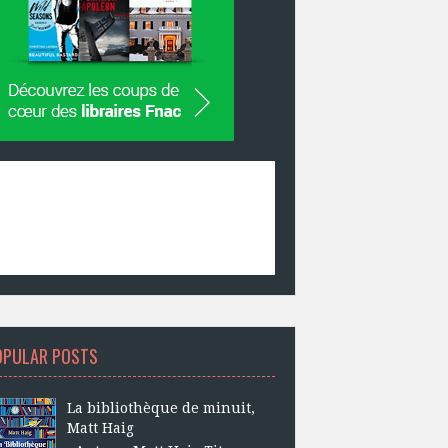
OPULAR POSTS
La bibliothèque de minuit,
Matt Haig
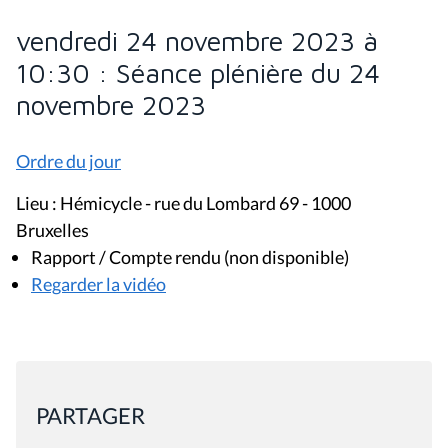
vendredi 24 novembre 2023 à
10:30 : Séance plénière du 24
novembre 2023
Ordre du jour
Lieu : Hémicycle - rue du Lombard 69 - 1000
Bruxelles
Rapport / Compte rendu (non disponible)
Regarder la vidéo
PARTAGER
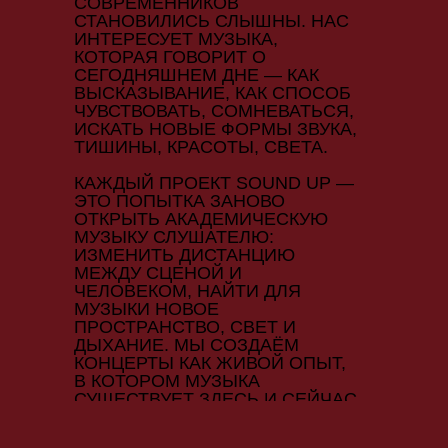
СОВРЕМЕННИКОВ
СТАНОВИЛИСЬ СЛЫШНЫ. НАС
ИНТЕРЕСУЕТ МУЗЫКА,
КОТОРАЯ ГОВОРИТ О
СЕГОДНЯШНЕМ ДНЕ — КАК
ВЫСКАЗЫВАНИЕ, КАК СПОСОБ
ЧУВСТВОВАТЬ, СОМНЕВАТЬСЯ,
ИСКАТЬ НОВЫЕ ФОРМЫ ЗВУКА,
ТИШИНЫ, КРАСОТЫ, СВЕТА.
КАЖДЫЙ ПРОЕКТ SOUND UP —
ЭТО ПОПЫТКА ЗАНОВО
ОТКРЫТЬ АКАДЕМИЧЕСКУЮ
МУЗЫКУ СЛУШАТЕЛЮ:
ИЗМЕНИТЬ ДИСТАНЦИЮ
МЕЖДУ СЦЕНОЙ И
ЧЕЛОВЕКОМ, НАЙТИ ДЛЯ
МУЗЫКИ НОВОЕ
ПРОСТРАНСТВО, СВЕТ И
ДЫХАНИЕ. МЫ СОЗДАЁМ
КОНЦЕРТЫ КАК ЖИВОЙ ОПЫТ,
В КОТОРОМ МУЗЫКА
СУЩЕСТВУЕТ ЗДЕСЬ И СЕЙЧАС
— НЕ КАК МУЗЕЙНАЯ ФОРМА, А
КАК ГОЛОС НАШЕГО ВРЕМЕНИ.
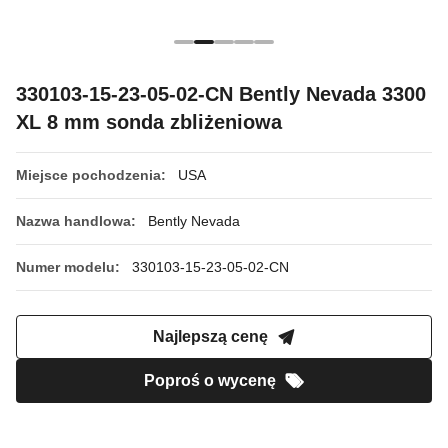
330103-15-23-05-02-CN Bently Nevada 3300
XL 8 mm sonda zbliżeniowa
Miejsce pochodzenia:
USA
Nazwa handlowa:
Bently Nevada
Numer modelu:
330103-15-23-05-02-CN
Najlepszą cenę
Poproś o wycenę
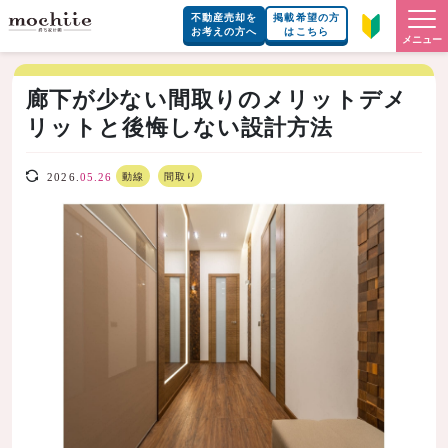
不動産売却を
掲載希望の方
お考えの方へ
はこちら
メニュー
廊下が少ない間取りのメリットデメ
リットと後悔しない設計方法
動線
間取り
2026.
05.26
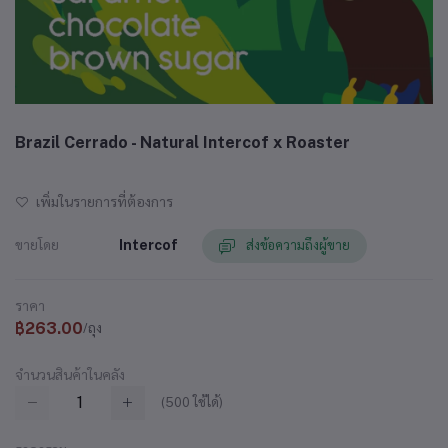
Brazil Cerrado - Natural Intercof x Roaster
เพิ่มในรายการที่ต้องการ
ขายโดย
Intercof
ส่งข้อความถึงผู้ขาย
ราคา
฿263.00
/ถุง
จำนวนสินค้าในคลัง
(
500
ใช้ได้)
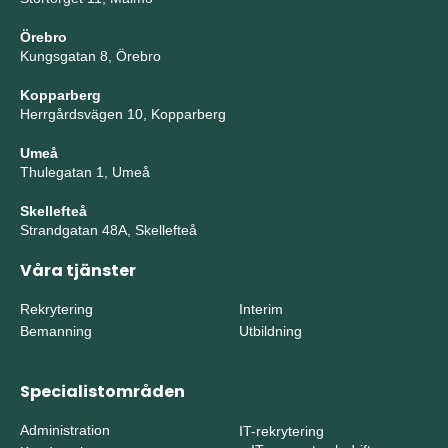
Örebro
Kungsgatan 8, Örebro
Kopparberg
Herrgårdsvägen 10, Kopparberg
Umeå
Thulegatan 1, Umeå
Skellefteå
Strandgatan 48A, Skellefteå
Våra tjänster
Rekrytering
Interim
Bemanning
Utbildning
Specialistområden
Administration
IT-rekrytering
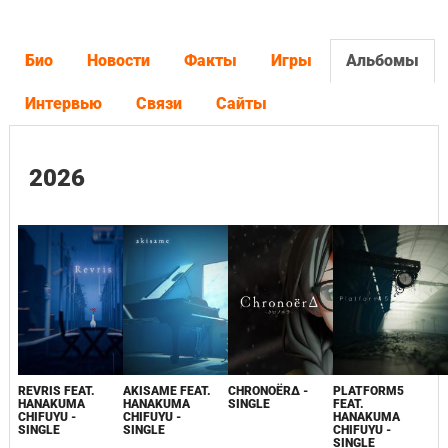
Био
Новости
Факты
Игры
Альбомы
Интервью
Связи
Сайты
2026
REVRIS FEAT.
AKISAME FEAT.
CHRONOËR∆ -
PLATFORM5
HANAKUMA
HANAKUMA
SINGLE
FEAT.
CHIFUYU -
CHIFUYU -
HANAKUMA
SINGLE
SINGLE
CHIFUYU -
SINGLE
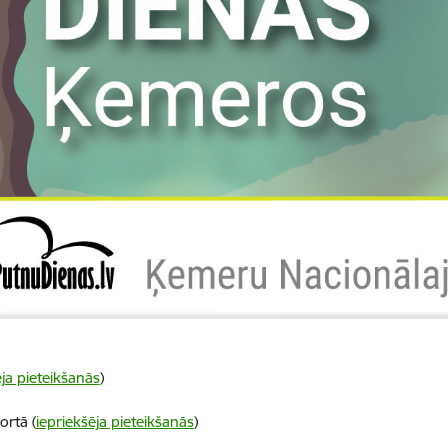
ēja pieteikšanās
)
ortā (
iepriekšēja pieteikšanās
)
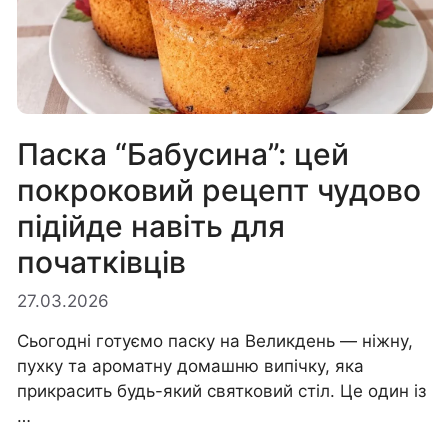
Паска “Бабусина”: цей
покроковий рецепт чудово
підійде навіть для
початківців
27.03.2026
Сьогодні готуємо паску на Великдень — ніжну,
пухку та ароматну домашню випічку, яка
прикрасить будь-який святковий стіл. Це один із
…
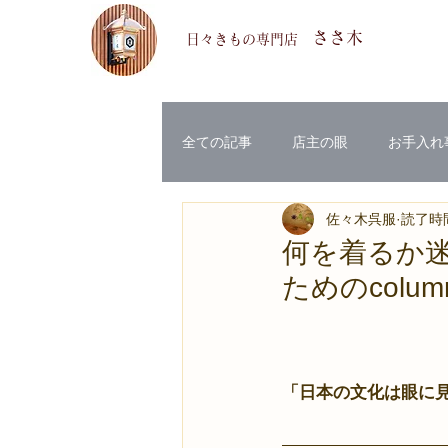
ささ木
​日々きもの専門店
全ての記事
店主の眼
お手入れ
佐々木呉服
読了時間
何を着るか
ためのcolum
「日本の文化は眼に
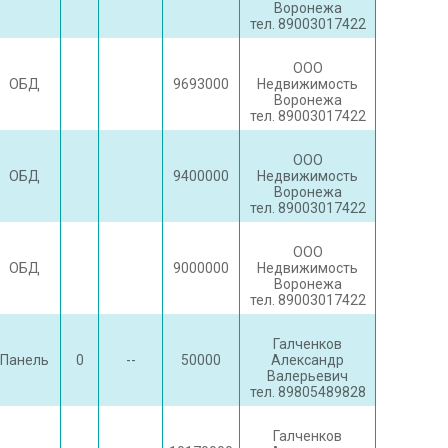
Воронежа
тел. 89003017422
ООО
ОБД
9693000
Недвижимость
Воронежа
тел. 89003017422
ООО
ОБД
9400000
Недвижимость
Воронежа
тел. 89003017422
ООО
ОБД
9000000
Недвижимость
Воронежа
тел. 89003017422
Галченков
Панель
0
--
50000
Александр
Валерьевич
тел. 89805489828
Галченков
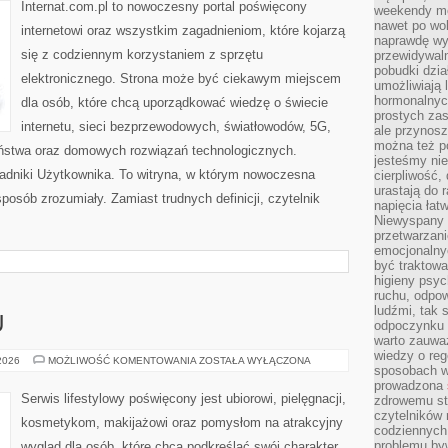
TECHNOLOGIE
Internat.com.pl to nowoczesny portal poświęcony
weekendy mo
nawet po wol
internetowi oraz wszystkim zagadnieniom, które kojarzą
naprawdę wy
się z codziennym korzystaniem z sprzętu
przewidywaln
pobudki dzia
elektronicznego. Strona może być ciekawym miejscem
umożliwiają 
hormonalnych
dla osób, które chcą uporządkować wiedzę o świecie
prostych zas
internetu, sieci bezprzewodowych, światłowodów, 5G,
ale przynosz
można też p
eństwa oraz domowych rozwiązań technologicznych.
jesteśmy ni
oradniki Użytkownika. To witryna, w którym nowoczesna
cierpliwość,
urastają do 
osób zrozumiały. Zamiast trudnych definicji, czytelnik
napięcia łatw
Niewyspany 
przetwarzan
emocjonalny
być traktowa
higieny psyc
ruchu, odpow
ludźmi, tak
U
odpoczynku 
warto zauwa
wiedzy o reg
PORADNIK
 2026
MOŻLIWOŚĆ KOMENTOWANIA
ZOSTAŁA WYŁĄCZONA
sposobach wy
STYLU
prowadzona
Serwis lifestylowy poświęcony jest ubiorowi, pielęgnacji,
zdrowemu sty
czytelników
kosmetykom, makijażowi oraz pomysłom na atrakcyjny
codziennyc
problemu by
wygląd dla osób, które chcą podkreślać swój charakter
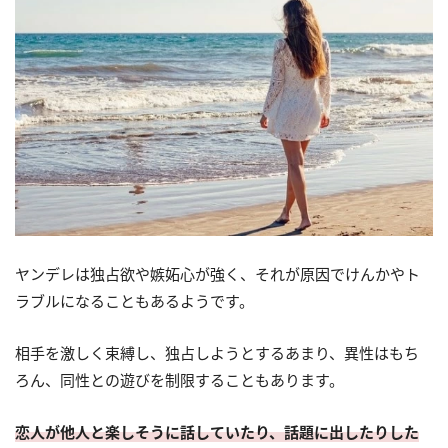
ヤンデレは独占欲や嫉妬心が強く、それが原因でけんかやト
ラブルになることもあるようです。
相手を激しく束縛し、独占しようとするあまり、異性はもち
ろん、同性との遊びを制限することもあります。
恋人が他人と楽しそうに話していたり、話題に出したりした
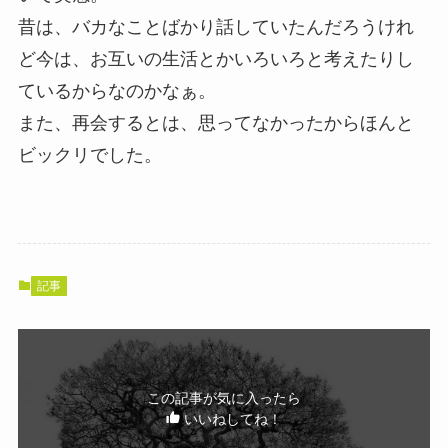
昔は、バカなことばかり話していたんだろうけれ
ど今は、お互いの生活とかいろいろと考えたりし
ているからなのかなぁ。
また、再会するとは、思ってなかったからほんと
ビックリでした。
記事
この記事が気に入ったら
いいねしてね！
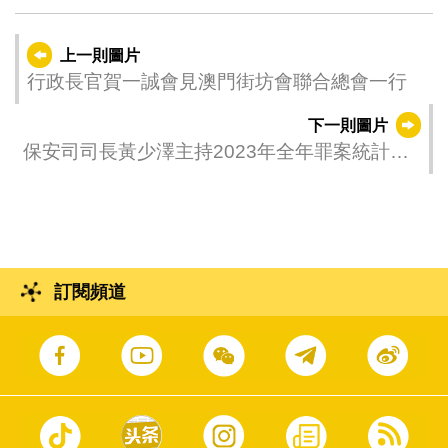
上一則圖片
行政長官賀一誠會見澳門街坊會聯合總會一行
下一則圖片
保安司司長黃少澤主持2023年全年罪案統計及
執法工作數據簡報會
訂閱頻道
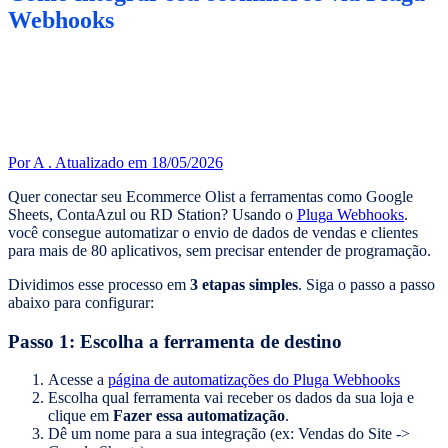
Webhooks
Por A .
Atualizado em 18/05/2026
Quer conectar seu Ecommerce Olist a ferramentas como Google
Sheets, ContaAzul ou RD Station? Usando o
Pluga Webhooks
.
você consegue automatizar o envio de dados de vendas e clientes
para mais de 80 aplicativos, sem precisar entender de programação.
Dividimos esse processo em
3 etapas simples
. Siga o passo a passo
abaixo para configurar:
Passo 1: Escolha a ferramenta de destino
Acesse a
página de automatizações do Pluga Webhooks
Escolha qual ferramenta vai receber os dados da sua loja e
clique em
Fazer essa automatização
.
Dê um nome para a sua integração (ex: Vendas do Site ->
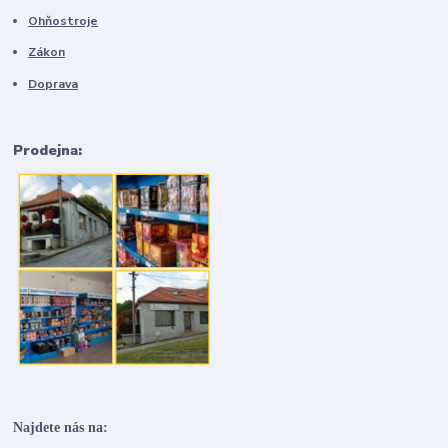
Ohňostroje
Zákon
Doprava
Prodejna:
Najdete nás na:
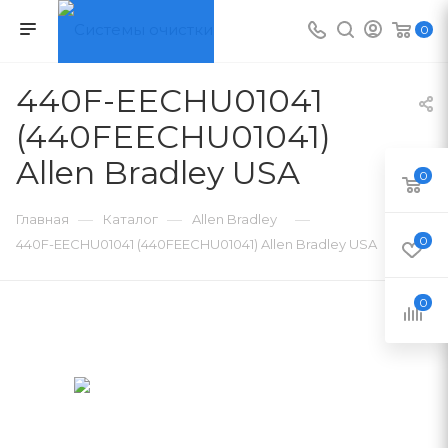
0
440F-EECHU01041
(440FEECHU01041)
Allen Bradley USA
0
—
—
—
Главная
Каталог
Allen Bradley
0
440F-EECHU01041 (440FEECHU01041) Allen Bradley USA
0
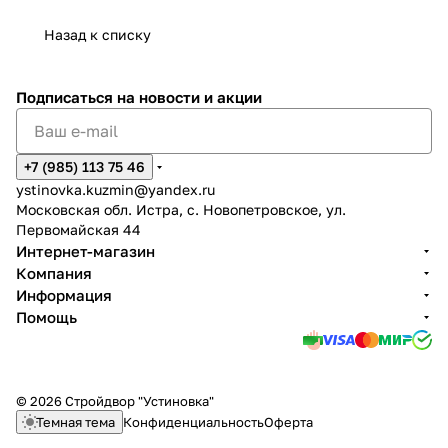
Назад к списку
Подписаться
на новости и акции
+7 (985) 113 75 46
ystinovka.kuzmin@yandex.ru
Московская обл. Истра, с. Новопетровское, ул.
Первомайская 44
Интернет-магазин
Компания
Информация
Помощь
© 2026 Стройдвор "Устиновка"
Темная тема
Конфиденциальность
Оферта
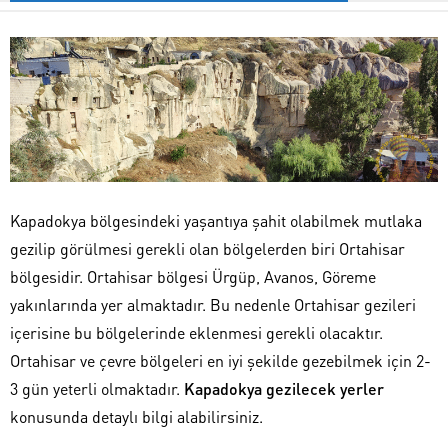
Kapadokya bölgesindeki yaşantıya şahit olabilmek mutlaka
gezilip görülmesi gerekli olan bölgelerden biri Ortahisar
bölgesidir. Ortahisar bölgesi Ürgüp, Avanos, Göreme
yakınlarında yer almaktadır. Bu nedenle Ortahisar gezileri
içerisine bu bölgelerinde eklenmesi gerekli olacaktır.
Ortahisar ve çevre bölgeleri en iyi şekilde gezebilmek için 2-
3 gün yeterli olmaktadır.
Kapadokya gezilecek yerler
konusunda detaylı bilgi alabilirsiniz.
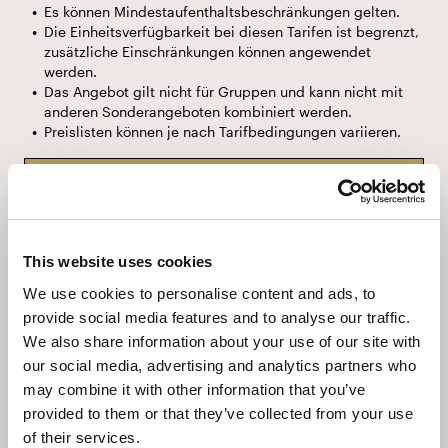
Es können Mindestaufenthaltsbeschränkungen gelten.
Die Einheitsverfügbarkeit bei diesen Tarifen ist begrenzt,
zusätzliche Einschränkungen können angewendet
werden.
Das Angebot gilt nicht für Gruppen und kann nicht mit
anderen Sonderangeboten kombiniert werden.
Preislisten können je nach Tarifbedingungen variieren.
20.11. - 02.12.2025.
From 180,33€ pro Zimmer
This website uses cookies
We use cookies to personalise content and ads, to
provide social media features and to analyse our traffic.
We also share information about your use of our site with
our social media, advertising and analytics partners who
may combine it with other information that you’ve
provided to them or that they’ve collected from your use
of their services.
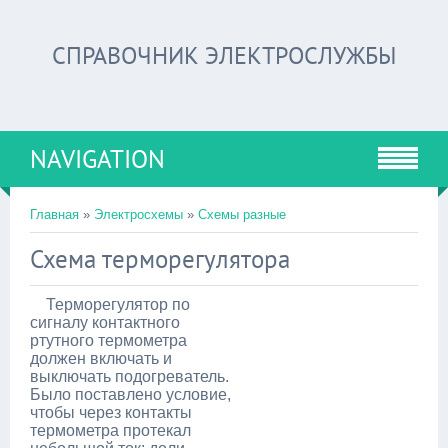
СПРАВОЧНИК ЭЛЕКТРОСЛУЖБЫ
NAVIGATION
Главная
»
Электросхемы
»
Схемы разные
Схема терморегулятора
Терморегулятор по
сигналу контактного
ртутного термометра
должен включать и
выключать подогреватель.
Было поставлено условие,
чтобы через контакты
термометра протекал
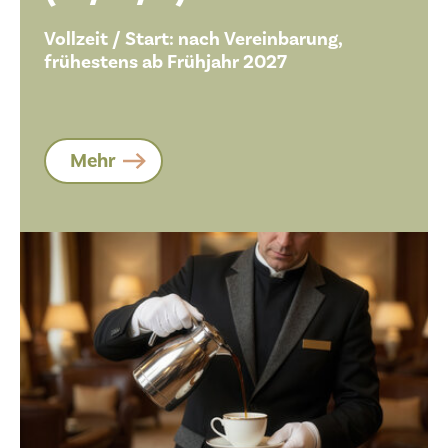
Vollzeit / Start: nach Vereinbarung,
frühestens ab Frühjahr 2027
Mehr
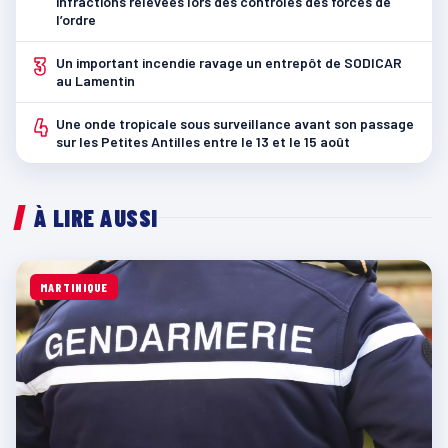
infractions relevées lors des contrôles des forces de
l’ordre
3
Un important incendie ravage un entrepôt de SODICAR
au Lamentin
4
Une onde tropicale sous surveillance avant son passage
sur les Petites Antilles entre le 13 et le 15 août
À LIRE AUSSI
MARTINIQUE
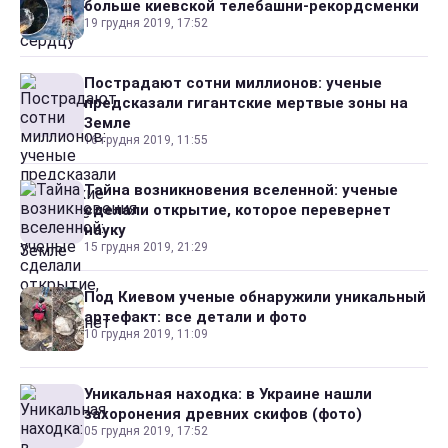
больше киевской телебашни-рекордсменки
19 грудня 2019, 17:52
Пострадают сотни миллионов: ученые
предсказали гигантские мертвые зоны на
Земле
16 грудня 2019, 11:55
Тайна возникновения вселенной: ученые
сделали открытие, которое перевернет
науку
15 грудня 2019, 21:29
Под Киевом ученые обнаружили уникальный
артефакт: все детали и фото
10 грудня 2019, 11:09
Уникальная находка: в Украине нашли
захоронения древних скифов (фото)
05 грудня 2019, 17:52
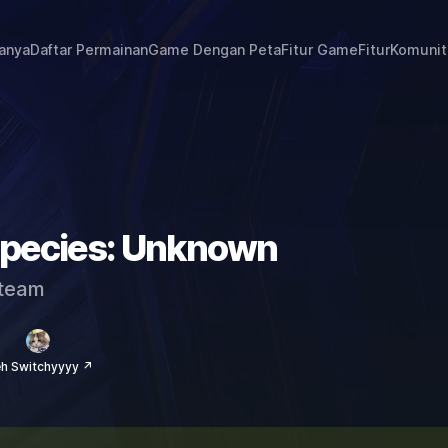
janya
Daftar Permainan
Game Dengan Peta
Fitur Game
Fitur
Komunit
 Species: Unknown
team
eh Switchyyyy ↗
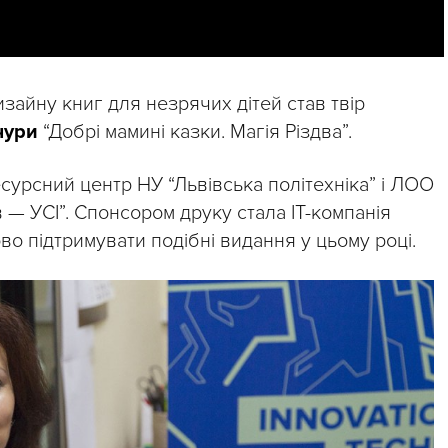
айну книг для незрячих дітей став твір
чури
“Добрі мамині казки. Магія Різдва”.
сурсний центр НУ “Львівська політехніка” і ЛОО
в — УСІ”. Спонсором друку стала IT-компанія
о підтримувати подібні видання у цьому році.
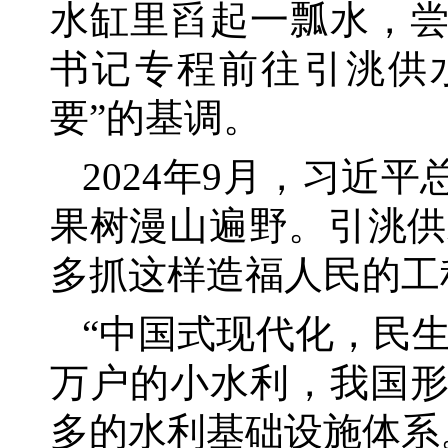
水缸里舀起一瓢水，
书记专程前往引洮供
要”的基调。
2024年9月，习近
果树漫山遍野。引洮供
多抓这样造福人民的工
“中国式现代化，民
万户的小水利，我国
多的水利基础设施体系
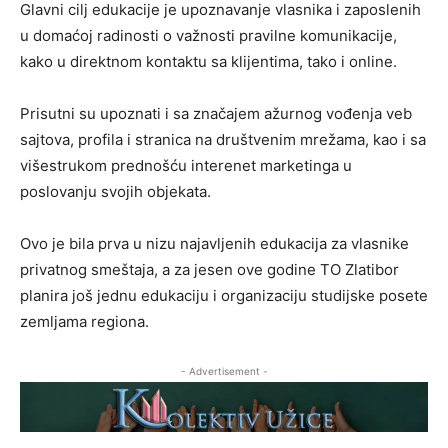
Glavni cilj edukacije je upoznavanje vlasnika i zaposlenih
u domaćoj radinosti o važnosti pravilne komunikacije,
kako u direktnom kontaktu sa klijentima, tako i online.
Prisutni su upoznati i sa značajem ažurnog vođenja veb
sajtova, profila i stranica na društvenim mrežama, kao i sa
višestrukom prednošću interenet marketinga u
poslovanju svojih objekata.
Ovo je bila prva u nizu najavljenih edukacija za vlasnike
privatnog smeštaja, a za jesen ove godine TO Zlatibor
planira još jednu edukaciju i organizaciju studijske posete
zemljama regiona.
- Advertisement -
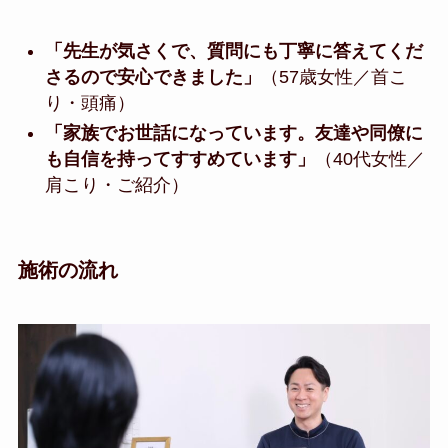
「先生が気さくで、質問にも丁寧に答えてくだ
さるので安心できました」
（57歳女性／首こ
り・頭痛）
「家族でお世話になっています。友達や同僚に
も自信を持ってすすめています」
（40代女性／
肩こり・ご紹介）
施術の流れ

* _What this task involves_: Keep to the stretch from the line containing "Kapadokya gezilecek yerler" through the line containing "15 грудня 2019, 21:29", both ends included, and copy it exactly from the listing above, minus the pictures.

* _Task output_:
Kapadokya gezilecek yerler
konusunda detaylı bilgi alabilirsiniz.
Es können Mindestaufenthaltsbeschränkungen gelten.
Die Einheitsverfügbarkeit bei diesen Tarifen ist begrenzt,
zusätzliche Einschränkungen können angewendet
werden.
Das Angebot gilt nicht für Gruppen und kann nicht mit
anderen Sonderangeboten kombiniert werden.
Preislisten können je nach Tarifbedingungen variieren.
20.11. - 02.12.2025.
From 180,33€ pro Zimmer
This website uses cookies
We use cookies to personalise content and ads, to
provide social media features and to analyse our traffic.
We also share information about your use of our site with
our social media, advertising and analytics partners who
may combine it with other information that you’ve
provided to them or that they’ve collected from your use
of their services.
СПРАВОЧНИК ЭЛЕКТРОСЛУЖБЫ
NAVIGATION
Главная
»
Электросхемы
»
Схемы разные
Схема терморегулятора
Терморегулятор по
сигналу контактного
ртутного термометра
должен включать и
выключать подогреватель.
Было поставлено условие,
чтобы через контакты
термометра протекал
Vollzeit / Start: nach Vereinbarung,
frühestens ab Frühjahr 2027
Mehr
infractions relevées lors des contrôles des forces de
l’ordre
3
Un important incendie ravage un entrepôt de SODICAR
au Lamentin
4
Une onde tropicale sous surveillance avant son passage
sur les Petites Antilles entre le 13 et le 15 août
À LIRE AUSSI
MARTINIQUE
больше киевской телебашни-рекордсменки
19 грудня 2019, 17:52
Пострадают сотни миллионов: ученые
предсказали гигантские мертвые зоны на
Земле
16 грудня 2019, 11:55
Тайна возникновения вселенной: ученые
сделали открытие, которое перевернет
науку
15 грудня 2019, 21:29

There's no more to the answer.